Lack of HTTP request rate limiting has been a staple low severity finding in penetration test reports for as long as I can remember. OWASP called it API4:2019 Lack of Resources & Rate Limiting in the 2019 API Top 10 and refined it to API4:2023 Unrestricted Resource Consumption in 2023. Is this still a good idea, or are we more likely to shoot ourselves in the foot with it?

TL;DR:

• Global HTTP request rate limiting comes with the risk of legitimate users being blocked because of some change you don’t necessarily control, like being featured by a big link aggregation site, or maybe just a particularly effective marketing campaign.
• Rate limiting specific functionality to protect against known attacks can be a better option. This works when you know your threat model.
• Monitoring and alerting on unusual request rates is super valuable.
• Security should enable legitimate users to do what they need to do in a safe way. Blocking requests because too many users are on a single IP address doesn’t enable users or security effectively.

Classic request rate limiting (which we’re talking about here) is counting the number of HTTP requests made by an IP address, and if it reaches some limit block further requests for a little while. This sounds great as long as the limit is above what a normal set of users would do from their shared IP address. If an attacker comes along and starts guessing usernames before a password spraying attack, or exploits some broken access controls to pull large amounts of data down by incrementing an entity ID somewhere, then strict rate limiting will frustrate this attack right?

Well kind of! It will slow the attack down but not prevent it, and if the attacker is using a botnet and cycling through 2000 IP addresses (pretty common these days), then you’re out of luck entirely. Editors note: Other less sketchy options, such as using an AWS API Gateway for egress traffic or using something like TOR to cycle your source IP also exist.

During a pentest, we have limited time to get things done and if we’re slowed down by rate limiting it’s a big deal. Real attackers on the other hand, will often run slow attacks regardless of rate limiting to decrease the chances they’re discovered before they finish and are often happy if an attack takes a few days or weeks if they don’t have to baby sit it. This means rate limiting can end up frustrating the pentesters legitimately trying to secure your platform, while having a negligible impact on the actual bad-guys.

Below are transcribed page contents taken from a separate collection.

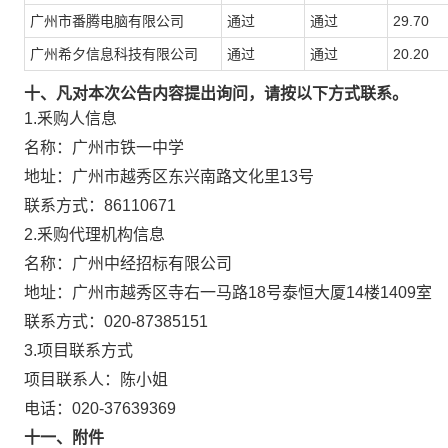
广州市番腾电脑有限公司
通过
通过
29.70
广州希夕信息科技有限公司
通过
通过
20.20
十、凡对本次公告内容提出询问，请按以下方式联系。
1.釆购人信息
名称：广州市铁一中学
地址：广州市越秀区东兴南路文化里13号
联系方式：86110671
2.釆购代理机构信息
名称：广州中经招标有限公司
地址：广州市越秀区寺右一马路18号泰恒大厦14楼1409室
联系方式：020-87385151
3.项目联系方式
项目联系人：陈小姐
电话：020-37639369
十一、附件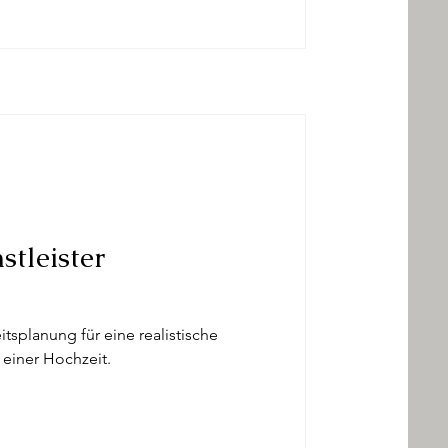
stleister
itsplanung für eine realistische
 einer Hochzeit.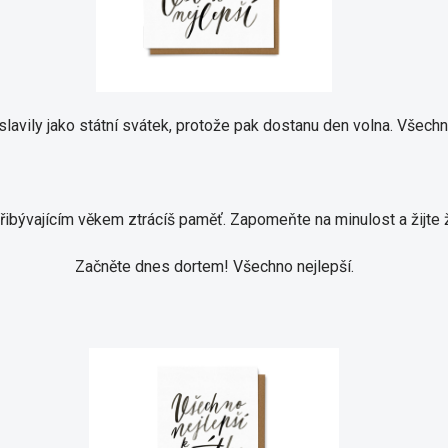
slavily jako státní svátek, protože pak dostanu den volna.
Všechno
přibývajícím věkem ztrácíš paměť.
Zapomeňte na minulost a žijte ž
Začněte dnes dortem!
Všechno nejlepší.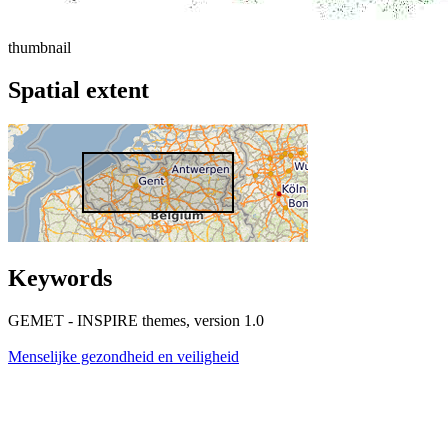
thumbnail
Spatial extent
Keywords
GEMET - INSPIRE themes, version 1.0
Menselijke gezondheid en veiligheid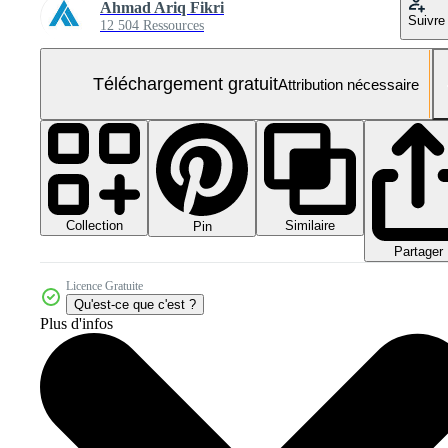
Ahmad Ariq Fikri
Suivre
12 504 Ressources
Téléchargement gratuit
Attribution nécessaire
Collection
Similaire
Pin
Partager
Licence Gratuite
Qu'est-ce que c'est ?
Plus d'infos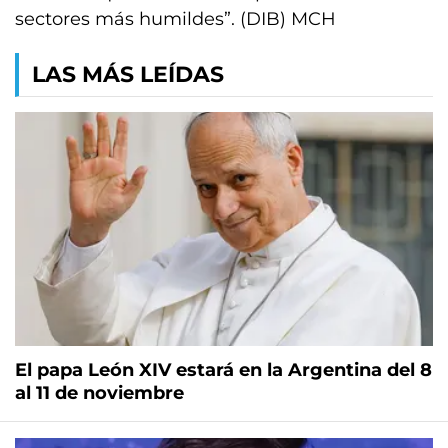
sectores más humildes”. (DIB) MCH
LAS MÁS LEÍDAS
El papa León XIV estará en la Argentina del 8
al 11 de noviembre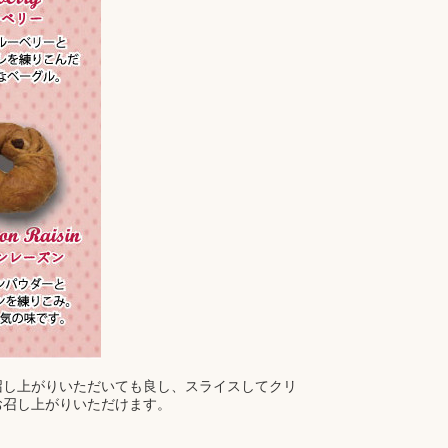
召し上がりいただいても良し、スライスしてクリ
お召し上がりいただけます。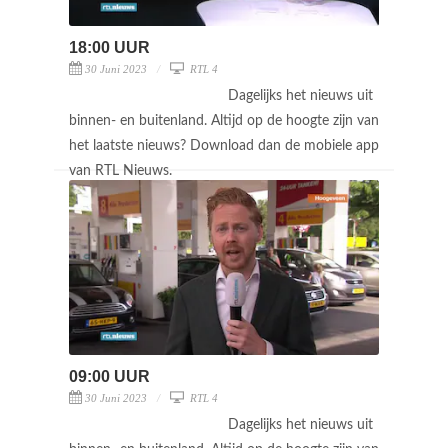
18:00 UUR
30 Juni 2023
RTL 4
Dagelijks het nieuws uit
binnen- en buitenland. Altijd op de hoogte zijn van
het laatste nieuws? Download dan de mobiele app
van RTL Nieuws.
09:00 UUR
30 Juni 2023
RTL 4
Dagelijks het nieuws uit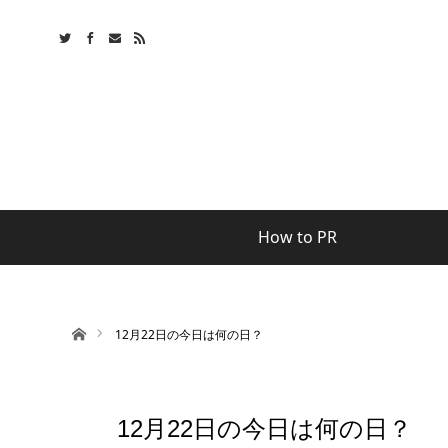
How to PR
ホーム
12月22日の今日は何の日？
12月22日の今日は何の日？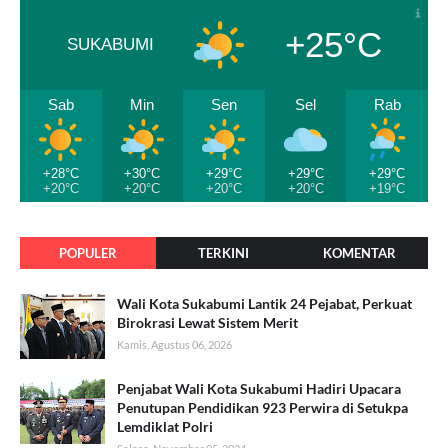
+25°C
SUKABUMI
Sab
Min
Sen
Sel
Rab
+28°C
+30°C
+29°C
+29°C
+29°C
+20°C
+20°C
+20°C
+20°C
+19°C
POPULER
TERKINI
KOMENTAR
Wali Kota Sukabumi Lantik 24 Pejabat, Perkuat
Birokrasi Lewat Sistem Merit
Kamis, Agustus 06, 2026
Penjabat Wali Kota Sukabumi Hadiri Upacara
Penutupan Pendidikan 923 Perwira di Setukpa
Lemdiklat Polri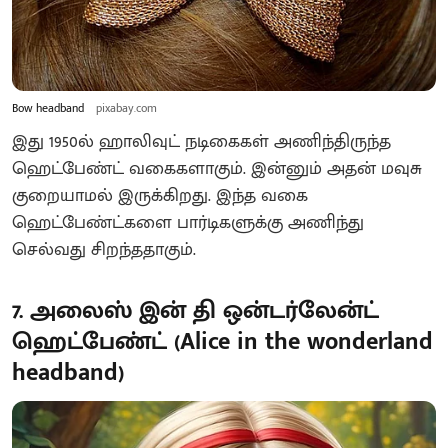
Bow headband
pixabay.com
இது 1950ல் ஹாலிவுட் நடிகைகள் அணிந்திருந்த
ஹெட்பேண்ட் வகைகளாகும். இன்னும் அதன் மவுசு
குறையாமல் இருக்கிறது. இந்த வகை
ஹெட்பேண்ட்களை பார்டிகளுக்கு அணிந்து
செல்வது சிறந்ததாகும்.
7. அலைஸ் இன் தி ஒன்டர்லேன்ட்
ஹெட்பேண்ட் (Alice in the wonderland
headband)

We’ve advised on real world versions of these attacks over the last couple years and rate limiting can be a useful short term band aid, but isn’t a real fix to the problem. How do you really prevent password spraying and data theft through missing access controls? You enforce some form of multi-factor authentication (even a “verify your login from this new device” link in an email makes a huge difference), and carefully design, implement, and audit your access controls. I’d call those the minimum, but properly mitigating those attacks is a whole set of other articles and doing it well depends on the specifics of your website or application.

Let’s talk about the “footgun” aspect of request rate limiting. Let’s say you set a limiting for 50 req/sec from a single IP address, and then your site becomes popular with a large workplace or university, or with users on a ISP that uses CGNAT where lots of users share an IP address (looking at you, mobile ISPs). Maybe you’ve just launched a shiny new marketing campaign. Suddenly some users will start getting blocked, and if you’re not monitoring/alerting on this, the first you’ll know is if someone starts complaining.

So, where does request rate limiting really come into play? To mitigate specific attacks, and when in monitor-only mode, as a possible indicator of attack. If you normally get 2000 request per sec, then suddenly are getting 20,000 something is up! Did some news aggregation site just link to you (yay), or is your customer data flying out the door because of broken access controls (not yay)? You probably have functionality that you expect to be not be used super often and will be a target for attack. Think password reset, user registration, newsletter signup, contact forms etc. These are certainly things you want to rate limit (per IP or per user account), or use some kind of anti-automation on (bot detection, CAPTCHA, etc), depending on what your threat model looks like. This will also depend on and what will be usable for your technology stack, functionality, and users. If you do implement rate limiting, you should have alerting that triggers before this happens and provide graceful fall-back or nice error messages for users that hit the rate limits.

Good security should enable legitimate users to do what they need to do in a safe way. Blocking requests because too many users are on a single IP address doesn’t enable users or security effectively. If we’re smart about it, we can avoid blocking legitimate users and enable growth while mitigating real-world attacks where rate limiting may or may not feature as a security control.